TASK DATA –
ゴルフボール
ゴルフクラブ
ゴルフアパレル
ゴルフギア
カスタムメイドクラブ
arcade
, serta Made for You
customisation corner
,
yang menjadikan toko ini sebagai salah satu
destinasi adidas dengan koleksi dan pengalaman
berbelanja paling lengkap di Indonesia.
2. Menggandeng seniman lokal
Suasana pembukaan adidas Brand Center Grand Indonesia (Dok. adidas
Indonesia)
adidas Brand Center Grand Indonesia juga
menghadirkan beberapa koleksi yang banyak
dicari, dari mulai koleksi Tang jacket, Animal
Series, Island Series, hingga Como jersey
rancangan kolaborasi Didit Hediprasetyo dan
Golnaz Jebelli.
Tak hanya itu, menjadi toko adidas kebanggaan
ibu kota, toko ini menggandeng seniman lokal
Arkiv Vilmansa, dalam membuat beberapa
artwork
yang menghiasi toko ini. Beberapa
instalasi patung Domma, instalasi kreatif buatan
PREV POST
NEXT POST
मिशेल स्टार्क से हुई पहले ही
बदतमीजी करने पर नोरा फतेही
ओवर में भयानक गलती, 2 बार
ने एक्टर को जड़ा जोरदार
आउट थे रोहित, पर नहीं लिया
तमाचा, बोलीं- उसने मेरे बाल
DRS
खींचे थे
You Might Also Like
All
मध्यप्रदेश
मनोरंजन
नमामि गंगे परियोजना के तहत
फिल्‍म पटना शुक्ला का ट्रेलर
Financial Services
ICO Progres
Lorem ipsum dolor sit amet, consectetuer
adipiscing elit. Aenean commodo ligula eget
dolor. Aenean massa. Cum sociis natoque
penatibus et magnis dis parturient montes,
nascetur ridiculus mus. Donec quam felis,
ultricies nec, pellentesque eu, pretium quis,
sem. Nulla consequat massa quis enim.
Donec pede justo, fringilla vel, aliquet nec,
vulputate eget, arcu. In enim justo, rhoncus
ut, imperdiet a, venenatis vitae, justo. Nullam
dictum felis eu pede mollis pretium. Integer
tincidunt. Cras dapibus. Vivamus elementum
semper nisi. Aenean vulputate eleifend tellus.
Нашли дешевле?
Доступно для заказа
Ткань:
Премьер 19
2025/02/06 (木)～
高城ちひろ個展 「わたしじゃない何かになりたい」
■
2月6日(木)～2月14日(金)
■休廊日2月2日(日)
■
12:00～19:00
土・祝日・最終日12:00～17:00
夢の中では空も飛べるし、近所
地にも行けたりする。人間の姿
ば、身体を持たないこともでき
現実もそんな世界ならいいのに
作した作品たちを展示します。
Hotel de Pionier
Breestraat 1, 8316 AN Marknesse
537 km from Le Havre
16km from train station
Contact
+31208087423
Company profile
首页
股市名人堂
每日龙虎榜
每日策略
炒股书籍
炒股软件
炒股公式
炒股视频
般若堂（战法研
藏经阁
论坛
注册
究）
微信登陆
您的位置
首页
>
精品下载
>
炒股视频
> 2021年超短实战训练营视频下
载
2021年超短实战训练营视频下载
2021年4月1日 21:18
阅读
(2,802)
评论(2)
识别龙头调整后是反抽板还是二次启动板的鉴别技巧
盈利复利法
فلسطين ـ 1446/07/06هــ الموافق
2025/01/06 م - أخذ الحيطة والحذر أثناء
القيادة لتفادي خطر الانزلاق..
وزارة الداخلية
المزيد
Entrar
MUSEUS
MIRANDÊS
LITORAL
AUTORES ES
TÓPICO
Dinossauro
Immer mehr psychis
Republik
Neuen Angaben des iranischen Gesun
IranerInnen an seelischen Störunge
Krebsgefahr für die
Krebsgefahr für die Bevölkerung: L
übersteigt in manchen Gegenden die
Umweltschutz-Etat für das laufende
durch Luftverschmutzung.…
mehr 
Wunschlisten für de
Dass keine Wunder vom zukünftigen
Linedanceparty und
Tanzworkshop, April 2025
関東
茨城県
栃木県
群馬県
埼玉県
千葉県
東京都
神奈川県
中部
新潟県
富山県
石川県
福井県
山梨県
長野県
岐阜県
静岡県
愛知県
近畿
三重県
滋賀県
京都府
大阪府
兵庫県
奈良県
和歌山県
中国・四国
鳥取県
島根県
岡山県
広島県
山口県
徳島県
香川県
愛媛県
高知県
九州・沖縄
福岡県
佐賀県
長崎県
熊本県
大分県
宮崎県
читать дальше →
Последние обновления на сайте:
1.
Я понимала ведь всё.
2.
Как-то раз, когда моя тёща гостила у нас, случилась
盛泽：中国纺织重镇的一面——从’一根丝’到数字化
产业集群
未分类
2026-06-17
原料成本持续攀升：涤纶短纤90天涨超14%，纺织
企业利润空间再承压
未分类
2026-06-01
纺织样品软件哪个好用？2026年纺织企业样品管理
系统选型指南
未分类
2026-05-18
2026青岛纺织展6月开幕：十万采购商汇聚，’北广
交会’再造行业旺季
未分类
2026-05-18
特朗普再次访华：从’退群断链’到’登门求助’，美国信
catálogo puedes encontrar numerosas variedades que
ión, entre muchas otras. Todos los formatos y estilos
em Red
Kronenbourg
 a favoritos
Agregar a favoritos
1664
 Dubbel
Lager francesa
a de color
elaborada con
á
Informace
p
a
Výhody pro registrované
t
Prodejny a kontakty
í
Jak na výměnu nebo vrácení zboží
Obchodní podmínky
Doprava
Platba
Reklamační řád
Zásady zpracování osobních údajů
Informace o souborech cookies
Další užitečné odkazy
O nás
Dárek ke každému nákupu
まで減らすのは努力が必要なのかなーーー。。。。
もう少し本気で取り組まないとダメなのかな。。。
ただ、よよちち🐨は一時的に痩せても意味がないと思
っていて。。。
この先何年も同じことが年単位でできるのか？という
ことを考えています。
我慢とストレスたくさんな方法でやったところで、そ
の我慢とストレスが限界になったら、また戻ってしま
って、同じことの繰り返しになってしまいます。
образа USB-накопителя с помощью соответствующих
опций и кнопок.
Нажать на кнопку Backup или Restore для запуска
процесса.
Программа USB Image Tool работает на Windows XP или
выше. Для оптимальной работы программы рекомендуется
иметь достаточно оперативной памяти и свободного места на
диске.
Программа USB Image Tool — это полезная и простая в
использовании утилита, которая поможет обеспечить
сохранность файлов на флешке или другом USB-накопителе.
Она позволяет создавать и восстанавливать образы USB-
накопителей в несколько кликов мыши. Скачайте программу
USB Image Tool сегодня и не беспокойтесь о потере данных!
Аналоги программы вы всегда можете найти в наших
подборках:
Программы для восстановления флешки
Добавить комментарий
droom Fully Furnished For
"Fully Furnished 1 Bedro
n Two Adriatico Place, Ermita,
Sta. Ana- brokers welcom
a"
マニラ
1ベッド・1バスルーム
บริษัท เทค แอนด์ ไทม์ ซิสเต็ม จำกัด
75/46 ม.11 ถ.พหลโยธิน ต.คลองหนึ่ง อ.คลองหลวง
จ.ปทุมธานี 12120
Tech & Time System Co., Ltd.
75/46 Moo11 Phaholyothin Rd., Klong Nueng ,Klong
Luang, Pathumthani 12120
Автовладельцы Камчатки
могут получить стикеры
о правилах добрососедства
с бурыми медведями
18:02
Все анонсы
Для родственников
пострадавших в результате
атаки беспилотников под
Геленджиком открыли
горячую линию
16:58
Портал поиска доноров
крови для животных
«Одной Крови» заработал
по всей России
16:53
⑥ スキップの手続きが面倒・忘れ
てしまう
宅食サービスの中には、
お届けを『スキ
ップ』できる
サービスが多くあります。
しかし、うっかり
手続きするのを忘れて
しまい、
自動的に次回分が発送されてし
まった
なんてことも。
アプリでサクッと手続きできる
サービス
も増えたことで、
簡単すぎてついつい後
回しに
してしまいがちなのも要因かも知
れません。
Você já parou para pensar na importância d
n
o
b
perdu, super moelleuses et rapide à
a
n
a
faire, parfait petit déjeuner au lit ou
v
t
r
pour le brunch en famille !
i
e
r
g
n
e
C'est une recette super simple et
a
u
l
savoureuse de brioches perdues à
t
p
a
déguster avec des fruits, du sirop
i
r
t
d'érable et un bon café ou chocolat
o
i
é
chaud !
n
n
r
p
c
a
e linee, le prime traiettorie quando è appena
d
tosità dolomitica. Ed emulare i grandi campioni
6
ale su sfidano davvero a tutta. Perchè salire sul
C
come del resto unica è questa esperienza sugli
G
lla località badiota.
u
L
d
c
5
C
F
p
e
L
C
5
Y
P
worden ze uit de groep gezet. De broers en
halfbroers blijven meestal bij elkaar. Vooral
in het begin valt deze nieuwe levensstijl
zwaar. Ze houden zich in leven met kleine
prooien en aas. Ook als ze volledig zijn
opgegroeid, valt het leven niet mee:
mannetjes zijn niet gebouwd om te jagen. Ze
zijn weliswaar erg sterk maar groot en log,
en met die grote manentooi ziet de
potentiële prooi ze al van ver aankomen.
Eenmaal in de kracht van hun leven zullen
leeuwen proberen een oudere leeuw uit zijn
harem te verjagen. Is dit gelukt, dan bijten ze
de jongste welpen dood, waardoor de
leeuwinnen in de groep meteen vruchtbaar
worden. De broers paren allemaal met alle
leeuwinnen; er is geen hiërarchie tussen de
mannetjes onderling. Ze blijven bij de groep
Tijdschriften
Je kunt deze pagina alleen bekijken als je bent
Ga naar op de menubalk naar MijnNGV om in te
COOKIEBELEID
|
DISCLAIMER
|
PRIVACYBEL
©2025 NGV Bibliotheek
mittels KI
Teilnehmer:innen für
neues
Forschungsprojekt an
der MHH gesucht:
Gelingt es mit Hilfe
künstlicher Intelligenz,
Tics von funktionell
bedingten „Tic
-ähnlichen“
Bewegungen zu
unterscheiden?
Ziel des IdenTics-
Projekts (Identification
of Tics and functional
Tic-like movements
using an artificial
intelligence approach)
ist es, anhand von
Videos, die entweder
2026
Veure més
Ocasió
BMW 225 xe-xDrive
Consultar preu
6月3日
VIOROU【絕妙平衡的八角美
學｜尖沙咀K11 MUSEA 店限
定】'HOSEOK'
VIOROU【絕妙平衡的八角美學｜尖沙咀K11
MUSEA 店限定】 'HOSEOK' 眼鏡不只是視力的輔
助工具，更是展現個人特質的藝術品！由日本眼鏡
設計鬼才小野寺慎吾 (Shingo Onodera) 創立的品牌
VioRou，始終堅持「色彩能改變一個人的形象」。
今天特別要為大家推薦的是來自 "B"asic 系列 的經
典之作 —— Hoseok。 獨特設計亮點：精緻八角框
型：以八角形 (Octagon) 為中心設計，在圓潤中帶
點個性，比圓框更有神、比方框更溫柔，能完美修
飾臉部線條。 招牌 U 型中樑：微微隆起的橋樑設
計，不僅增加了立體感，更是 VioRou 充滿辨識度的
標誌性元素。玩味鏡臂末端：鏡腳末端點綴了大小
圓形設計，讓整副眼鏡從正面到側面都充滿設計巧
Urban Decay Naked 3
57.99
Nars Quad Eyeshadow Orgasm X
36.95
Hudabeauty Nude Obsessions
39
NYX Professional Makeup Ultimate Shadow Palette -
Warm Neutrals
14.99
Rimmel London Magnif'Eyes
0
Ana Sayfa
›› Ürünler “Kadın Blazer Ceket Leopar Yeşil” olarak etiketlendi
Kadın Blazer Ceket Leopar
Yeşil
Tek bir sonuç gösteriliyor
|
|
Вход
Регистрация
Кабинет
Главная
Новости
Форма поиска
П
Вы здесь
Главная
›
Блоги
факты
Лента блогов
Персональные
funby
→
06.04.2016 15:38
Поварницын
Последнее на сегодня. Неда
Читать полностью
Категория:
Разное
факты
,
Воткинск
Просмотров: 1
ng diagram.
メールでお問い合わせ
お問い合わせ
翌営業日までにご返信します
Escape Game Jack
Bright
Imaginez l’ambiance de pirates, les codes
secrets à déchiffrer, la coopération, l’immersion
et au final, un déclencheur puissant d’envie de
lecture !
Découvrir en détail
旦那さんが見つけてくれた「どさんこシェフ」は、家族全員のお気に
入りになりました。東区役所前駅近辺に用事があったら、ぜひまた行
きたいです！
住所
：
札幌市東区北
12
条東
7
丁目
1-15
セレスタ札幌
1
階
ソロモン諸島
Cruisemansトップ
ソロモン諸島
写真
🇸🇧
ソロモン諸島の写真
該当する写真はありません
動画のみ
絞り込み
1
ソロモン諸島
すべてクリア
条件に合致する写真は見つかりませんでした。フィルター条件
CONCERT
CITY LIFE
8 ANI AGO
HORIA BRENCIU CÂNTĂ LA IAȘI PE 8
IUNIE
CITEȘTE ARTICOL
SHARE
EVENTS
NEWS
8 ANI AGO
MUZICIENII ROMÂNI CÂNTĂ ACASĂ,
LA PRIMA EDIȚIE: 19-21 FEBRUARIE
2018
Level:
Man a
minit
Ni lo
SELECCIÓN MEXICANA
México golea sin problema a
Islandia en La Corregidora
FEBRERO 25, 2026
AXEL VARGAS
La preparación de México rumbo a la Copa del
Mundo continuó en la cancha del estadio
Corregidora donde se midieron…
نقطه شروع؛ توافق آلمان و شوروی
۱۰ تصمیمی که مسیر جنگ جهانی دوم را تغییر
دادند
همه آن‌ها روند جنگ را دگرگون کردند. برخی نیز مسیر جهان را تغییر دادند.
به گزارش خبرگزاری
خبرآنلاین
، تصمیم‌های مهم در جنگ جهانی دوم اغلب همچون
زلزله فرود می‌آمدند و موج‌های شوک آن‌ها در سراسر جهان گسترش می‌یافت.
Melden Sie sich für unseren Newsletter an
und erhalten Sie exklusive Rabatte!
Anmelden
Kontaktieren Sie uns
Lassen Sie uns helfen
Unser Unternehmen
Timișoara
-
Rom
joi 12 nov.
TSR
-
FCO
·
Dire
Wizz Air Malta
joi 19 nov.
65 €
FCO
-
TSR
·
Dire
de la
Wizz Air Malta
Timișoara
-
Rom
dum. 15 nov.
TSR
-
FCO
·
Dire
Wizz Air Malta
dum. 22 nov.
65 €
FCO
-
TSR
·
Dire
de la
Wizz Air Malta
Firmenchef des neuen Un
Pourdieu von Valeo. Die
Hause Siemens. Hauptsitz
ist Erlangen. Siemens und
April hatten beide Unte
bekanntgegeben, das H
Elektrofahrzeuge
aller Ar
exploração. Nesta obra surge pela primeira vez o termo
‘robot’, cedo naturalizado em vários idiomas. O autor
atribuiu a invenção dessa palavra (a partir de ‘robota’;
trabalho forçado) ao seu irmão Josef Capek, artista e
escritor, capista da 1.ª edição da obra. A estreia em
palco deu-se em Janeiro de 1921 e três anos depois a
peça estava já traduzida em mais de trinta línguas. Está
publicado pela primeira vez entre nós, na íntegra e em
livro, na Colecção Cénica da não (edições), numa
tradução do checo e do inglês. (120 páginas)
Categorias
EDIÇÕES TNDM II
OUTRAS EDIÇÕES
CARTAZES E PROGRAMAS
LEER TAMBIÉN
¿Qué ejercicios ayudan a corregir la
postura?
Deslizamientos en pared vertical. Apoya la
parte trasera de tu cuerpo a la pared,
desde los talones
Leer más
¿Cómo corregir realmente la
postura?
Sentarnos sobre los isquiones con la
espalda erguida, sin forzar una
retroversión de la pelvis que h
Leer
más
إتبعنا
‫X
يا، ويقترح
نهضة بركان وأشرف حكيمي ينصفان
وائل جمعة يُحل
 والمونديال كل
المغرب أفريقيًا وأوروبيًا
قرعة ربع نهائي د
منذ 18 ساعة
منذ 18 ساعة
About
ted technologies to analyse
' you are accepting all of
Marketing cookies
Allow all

PROBLEM DETAILS – Wherever the string "поиска" is found in the listing above, copy the line that contains it.

TASK SOLUTION –
Портал поиска доноров
Форма поиска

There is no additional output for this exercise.